>>>
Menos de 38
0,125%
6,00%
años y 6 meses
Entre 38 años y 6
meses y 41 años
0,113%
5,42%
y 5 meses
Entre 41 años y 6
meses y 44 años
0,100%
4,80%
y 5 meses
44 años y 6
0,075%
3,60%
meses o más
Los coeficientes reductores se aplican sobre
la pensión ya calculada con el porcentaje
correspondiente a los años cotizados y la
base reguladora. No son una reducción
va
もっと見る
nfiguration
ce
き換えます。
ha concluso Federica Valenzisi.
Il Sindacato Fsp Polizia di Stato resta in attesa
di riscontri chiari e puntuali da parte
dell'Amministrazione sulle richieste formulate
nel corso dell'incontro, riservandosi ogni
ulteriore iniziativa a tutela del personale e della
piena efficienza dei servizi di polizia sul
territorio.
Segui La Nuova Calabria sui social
<<<
>>>
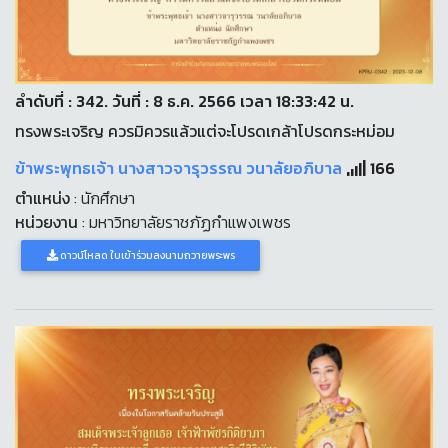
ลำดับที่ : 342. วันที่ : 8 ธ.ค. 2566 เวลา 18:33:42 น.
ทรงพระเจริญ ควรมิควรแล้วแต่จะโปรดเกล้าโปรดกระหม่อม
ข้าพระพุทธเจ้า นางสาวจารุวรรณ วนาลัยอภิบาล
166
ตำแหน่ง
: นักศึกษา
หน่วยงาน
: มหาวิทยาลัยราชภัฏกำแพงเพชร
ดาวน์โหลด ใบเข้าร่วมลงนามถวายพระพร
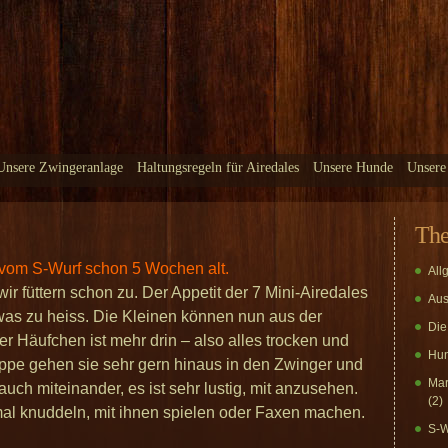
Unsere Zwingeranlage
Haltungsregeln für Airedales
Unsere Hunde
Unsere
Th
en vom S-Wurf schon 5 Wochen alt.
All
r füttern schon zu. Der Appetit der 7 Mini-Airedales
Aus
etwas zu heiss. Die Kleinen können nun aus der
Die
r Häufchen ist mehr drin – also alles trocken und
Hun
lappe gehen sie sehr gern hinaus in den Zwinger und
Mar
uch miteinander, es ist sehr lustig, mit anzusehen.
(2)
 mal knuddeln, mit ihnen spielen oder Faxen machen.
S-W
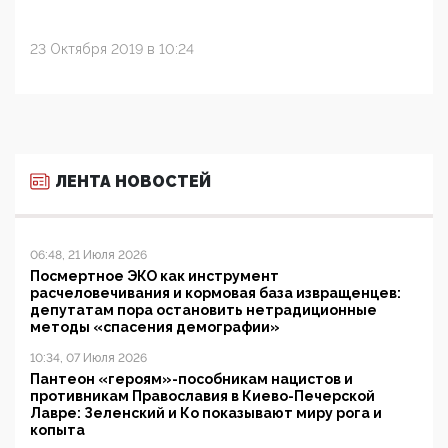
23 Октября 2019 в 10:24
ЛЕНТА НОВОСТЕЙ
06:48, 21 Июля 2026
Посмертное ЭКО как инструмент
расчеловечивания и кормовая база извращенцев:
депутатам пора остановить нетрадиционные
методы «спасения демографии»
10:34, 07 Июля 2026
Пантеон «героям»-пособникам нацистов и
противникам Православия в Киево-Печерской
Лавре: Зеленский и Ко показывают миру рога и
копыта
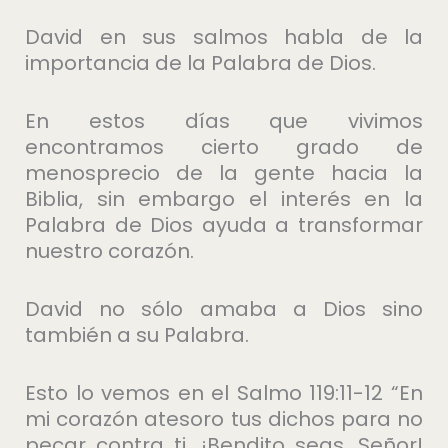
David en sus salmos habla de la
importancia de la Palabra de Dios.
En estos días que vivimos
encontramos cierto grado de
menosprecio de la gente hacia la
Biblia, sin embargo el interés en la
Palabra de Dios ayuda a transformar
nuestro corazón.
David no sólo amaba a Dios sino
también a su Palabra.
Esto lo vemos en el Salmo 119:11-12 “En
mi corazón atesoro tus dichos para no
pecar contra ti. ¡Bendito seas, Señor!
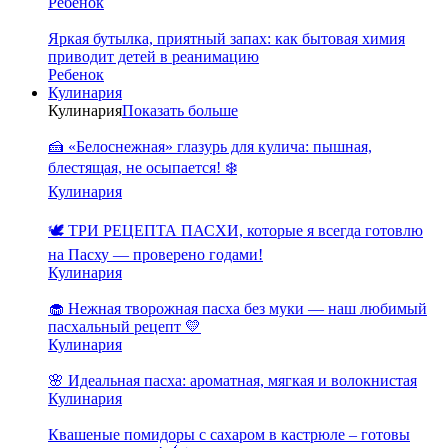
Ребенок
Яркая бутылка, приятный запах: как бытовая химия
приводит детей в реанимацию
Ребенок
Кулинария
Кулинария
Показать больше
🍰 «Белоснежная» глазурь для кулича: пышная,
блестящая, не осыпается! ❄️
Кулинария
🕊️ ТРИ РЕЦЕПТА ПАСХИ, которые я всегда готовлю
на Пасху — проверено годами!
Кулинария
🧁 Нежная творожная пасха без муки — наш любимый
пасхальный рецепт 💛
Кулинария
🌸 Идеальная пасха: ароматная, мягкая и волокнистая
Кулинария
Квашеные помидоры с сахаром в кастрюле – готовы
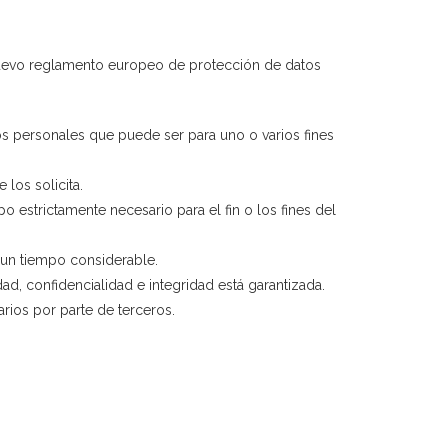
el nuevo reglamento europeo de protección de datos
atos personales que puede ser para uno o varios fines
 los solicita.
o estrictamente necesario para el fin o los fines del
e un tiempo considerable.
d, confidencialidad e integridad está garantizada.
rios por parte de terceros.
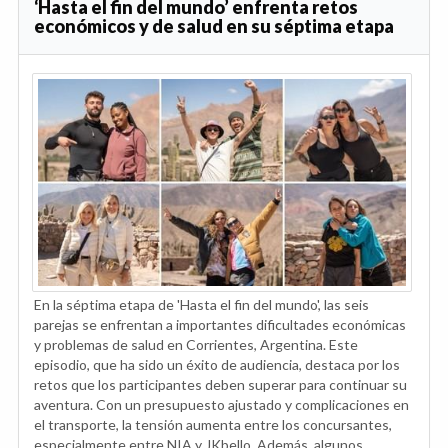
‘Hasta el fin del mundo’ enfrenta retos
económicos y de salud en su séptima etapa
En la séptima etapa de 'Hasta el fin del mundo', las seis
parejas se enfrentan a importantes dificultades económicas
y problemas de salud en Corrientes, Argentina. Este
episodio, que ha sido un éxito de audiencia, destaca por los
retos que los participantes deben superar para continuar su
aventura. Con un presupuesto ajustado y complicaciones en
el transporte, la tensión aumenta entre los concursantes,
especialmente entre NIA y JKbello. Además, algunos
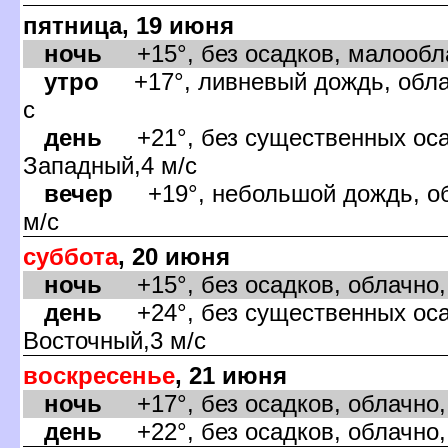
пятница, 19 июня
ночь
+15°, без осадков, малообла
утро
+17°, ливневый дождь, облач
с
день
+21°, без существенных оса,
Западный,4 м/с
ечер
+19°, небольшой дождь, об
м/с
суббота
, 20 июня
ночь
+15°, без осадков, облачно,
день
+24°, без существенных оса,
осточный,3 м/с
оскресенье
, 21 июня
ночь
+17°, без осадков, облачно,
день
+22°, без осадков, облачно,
<<<
* WORK TO BE COMPLETED: Sift through the material above and copy the lines that contain the word "séptima".

* COMPLETED EXERCISE:
económicos y de salud en su séptima etapa
En la séptima etapa de 'Hasta el fin del mundo', las seis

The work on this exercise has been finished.